▶ _Directions for this task_:
All lines before the one containing "Существуют следующие разновидности", plus that line itself, are to be printed exactly as they appear below.

▶ _Records supplied_:
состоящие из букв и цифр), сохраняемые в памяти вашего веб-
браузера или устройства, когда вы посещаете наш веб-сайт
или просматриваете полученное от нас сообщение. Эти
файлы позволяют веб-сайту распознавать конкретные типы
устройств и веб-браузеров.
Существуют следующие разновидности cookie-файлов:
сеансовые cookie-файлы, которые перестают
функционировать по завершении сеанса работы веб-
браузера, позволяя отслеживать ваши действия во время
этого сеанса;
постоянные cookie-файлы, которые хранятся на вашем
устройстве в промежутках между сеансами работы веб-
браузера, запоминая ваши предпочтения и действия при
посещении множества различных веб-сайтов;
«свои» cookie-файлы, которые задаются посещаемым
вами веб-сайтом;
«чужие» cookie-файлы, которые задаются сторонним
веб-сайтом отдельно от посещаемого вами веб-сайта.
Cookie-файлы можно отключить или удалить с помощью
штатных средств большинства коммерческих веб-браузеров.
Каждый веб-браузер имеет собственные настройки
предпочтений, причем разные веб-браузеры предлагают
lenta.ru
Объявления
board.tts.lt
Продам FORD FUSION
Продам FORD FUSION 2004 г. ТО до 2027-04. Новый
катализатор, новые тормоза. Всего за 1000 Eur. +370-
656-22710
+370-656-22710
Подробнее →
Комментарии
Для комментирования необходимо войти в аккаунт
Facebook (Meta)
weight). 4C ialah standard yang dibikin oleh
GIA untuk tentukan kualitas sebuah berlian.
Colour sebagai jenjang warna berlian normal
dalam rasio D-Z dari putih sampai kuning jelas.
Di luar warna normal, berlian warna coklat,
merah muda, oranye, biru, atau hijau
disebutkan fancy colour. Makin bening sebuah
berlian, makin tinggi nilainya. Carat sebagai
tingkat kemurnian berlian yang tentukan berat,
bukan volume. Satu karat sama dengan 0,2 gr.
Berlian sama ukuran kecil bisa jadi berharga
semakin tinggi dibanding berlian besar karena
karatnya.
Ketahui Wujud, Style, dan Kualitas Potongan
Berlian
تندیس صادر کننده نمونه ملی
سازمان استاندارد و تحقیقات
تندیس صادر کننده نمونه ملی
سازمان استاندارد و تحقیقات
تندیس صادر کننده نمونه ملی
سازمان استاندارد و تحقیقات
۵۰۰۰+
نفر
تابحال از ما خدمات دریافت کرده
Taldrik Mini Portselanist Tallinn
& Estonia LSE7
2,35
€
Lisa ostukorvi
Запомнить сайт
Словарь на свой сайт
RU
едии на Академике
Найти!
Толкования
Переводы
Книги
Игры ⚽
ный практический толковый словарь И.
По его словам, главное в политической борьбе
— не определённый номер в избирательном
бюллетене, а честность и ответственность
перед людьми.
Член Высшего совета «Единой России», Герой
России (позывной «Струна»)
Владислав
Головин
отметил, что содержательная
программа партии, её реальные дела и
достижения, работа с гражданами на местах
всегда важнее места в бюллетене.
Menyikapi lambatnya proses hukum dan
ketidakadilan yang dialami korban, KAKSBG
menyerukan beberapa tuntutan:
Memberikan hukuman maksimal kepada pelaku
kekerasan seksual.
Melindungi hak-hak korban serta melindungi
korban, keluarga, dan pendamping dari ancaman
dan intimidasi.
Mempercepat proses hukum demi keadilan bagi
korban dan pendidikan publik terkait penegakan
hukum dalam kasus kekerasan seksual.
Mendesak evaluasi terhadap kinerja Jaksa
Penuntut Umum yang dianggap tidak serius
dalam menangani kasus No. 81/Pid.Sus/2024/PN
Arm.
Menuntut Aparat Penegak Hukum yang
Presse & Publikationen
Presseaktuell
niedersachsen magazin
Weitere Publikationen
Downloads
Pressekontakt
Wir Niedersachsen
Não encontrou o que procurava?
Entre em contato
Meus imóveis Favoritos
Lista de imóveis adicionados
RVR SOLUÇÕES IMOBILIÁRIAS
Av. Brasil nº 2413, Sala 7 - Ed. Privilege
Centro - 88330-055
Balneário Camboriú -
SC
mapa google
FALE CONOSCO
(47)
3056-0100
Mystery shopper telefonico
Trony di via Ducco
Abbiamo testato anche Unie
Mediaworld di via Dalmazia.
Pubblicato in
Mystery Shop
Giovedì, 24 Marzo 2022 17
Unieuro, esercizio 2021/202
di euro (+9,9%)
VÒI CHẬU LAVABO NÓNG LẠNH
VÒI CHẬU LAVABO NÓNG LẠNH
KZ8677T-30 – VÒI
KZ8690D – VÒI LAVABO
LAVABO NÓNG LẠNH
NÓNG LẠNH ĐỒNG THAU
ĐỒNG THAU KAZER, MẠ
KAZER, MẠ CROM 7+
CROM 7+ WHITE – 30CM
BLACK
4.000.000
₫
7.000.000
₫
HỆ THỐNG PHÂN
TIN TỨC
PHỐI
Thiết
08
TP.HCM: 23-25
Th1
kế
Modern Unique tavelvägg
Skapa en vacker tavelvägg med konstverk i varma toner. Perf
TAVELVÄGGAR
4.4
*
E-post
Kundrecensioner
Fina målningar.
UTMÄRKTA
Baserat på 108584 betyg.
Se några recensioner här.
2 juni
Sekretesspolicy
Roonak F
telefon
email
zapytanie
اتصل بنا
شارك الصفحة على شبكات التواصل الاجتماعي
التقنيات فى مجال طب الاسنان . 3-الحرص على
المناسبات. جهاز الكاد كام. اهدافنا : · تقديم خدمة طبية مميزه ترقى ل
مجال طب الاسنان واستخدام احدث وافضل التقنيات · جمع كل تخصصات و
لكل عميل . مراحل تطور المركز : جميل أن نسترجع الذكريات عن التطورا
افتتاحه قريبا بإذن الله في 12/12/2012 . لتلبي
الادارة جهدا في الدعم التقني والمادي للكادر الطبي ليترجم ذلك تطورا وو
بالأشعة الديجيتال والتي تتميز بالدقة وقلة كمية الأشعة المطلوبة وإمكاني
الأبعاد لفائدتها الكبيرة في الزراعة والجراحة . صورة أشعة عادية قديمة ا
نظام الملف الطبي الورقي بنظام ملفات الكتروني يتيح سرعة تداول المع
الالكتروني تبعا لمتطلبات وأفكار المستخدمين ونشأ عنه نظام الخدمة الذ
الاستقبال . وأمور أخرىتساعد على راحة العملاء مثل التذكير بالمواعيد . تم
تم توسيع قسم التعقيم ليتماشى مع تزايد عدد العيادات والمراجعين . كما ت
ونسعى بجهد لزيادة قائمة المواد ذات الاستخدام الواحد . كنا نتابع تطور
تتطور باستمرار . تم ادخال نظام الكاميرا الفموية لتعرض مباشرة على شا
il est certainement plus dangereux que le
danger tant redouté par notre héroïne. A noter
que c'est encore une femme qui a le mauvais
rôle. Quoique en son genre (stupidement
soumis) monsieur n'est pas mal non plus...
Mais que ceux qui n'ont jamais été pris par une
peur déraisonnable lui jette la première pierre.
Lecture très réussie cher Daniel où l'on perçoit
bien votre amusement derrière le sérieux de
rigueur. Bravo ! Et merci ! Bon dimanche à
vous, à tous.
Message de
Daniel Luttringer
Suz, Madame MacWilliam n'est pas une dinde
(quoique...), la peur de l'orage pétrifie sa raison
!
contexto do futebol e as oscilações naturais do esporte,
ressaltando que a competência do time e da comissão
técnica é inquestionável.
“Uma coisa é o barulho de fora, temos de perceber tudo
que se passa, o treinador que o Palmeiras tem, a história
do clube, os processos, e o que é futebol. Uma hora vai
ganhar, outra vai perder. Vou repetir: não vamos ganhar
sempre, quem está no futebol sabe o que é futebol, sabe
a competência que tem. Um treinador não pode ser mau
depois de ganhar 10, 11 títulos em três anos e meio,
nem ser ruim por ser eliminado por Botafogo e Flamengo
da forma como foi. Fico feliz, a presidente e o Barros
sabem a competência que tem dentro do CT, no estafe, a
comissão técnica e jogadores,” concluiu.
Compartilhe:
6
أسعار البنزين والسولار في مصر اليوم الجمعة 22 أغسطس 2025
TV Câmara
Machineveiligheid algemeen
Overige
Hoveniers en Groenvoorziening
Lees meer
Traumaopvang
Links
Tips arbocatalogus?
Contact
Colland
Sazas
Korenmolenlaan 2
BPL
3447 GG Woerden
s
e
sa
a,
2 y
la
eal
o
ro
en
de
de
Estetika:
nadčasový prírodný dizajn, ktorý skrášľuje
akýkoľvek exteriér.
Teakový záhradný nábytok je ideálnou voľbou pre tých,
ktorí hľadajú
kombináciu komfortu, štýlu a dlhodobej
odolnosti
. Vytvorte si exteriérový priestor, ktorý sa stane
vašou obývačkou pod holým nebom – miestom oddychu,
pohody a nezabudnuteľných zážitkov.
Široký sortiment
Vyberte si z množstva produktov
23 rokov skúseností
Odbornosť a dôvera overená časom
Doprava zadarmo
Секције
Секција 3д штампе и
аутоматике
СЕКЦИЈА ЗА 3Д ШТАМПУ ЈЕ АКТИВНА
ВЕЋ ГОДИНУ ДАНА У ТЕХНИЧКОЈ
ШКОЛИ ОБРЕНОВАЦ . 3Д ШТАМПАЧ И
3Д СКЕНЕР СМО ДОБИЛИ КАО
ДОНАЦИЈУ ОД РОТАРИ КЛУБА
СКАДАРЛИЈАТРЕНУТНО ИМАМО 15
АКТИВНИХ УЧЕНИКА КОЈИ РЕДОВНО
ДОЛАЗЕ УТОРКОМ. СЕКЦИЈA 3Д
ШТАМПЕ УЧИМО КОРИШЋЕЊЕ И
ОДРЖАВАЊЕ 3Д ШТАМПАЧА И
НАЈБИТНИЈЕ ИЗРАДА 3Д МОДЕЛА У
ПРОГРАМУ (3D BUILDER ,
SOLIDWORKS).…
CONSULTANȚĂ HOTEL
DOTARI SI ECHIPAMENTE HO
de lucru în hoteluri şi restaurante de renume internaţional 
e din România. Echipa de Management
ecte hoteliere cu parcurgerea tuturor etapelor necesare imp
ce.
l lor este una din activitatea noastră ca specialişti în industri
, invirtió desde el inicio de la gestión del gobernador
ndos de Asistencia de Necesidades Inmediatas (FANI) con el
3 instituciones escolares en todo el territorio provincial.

▶ _Your response_:
состоящие из букв и цифр), сохраняемые в памяти вашего веб-
браузера или устройства, когда вы посещаете наш веб-сайт
или просматриваете полученное от нас сообщение. Эти
файлы позволяют веб-сайту распознавать конкретные типы
устройств и веб-браузеров.
Существуют следующие разновидности cookie-файлов:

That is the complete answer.